# What is being asked
Where the lines below hold images, skip those and copy every word exactly.

Records contained in a dataset

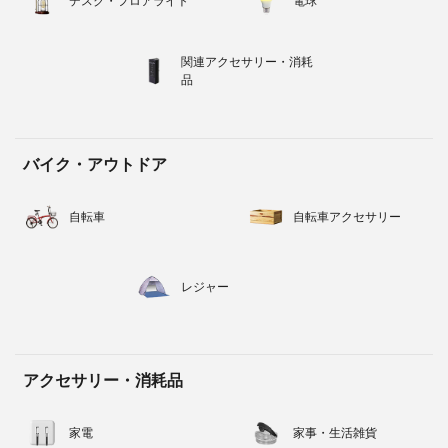
デスク・フロアライト
電球
関連アクセサリー・消耗
品
バイク・アウトドア
自転車
自転車アクセサリー
レジャー
アクセサリー・消耗品
家電
家事・生活雑貨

# Result for this task
デスク・フロアライト
電球
関連アクセサリー・消耗
品
バイク・アウトドア
自転車
自転車アクセサリー
レジャー
アクセサリー・消耗品
家電
家事・生活雑貨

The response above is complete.